Le lendemain, Crawford découvre la calamité après le dîner: le visage de CS1 s'est effondré, gâchant leur travail. Plus tard, elle a confié que ses pensées allaient dans le sens de: «Oh merde. Que faisons-nous maintenant? "(Elle était également soulagée que personne ne travaillait à l'époque." Cela aurait pu être désastreux ", ajoute-t-elle.)
«Nous devons agir plus rapidement», dit Jensen aux autres, puis elle administre davantage de triage. L'équipe abandonne deux couches de test, juste en dehors du site, qu'elle avait excavées pour permettre des comparaisons de sol. Ils commencent une nouvelle colonne, CS2 (deux tiers seulement de la taille de la première), à côté de CS1, et la creusent à l'aide d'une pelle et non d'une truelle, prélevant moins d'échantillons en vrac que prévu. «Récupérer l'archéologie», dit Crawford.

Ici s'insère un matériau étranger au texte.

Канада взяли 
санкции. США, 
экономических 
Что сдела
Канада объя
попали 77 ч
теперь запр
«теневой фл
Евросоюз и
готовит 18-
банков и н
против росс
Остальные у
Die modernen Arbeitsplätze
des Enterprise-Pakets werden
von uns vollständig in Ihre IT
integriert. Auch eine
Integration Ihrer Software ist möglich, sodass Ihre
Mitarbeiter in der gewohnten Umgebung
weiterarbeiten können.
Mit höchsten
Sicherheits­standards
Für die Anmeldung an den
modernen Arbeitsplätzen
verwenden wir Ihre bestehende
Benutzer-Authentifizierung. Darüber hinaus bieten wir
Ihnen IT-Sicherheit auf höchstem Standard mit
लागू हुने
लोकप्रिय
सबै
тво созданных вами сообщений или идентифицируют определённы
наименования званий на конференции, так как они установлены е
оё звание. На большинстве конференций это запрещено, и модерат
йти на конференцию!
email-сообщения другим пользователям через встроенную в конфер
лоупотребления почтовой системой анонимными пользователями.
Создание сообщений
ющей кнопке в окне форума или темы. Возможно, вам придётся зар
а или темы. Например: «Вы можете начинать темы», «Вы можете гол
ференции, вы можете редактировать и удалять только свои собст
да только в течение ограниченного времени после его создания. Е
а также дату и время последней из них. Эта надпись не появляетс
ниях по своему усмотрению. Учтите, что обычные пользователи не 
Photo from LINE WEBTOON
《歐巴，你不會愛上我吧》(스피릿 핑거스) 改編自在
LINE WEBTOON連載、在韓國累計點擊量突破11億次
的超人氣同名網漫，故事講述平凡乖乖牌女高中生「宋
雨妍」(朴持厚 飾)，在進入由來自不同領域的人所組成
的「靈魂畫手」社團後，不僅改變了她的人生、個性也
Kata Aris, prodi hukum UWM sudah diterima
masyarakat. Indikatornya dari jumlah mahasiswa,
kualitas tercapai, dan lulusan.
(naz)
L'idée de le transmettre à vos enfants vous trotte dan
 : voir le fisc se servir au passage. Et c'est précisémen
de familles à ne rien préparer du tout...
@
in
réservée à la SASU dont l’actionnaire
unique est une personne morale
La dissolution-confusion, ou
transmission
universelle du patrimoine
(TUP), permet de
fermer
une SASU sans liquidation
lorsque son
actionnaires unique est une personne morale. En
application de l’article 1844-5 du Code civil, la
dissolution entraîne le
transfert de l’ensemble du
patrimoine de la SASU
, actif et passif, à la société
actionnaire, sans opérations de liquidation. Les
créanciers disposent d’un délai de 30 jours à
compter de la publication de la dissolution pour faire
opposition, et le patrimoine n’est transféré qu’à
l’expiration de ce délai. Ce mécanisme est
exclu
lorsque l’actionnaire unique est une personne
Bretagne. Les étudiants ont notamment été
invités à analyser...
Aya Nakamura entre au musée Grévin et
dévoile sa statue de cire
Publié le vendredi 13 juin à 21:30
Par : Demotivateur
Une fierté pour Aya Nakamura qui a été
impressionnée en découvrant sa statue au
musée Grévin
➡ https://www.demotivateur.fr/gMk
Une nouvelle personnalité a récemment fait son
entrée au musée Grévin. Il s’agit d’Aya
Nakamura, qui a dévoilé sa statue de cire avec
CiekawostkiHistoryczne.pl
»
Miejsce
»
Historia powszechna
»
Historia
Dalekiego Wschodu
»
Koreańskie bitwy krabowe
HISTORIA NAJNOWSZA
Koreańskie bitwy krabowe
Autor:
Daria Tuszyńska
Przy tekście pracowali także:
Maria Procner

Alors que les autres se précipitent pour continuer les fouilles, Jensen rentre de nouveau en ville en VTT deux fois par semaine - elle a besoin de travail supplémentaire. («Mon travail quotidien, qu'allez-vous faire?», Dit-elle.) Avant de partir, le groupe met en place un lourd tissu noir sur les couches exposées pour tenter de les protéger de l'érosion et du dégel. «Si nous ne recevons pas une grosse tempête, tout ira bien. Si nous le faisons, hasta la pasta », dit Jensen à Mason. Effectivement, après une tempête un mois plus tard, la moitié du «sandwich» faisant face à l'océan est emportée.
Le groupe s'est longtemps séparé, de nouveau à Idaho and Ohio et à Hut 170. Les sacs Walakpa, marqués au marqueur noir, sont entreposés au congélateur chez NARL. Bientôt, ces sacs seront tout ce qui reste de Monument, de Walakpa, de Ualiqpaa. «Je suis content que nous ayons eu les échantillons de colonnes quand nous l'avons fait», m'a dit Jensen par téléphone. Est-ce que je détecte un soupçon de fierté dans sa voix? Sauver Walakpa, semble-t-il, concerne moins la terre que la détermination et la dignité humaines. Faites ce que vous pouvez, je pense, avec ce que vous avez, où vous êtes.
La rédaction de cet article a été soutenue par le Pulitzer Center on Crisis Reporting. Lire plus d'histoires scientifiques côtières à hakaimagazine.com.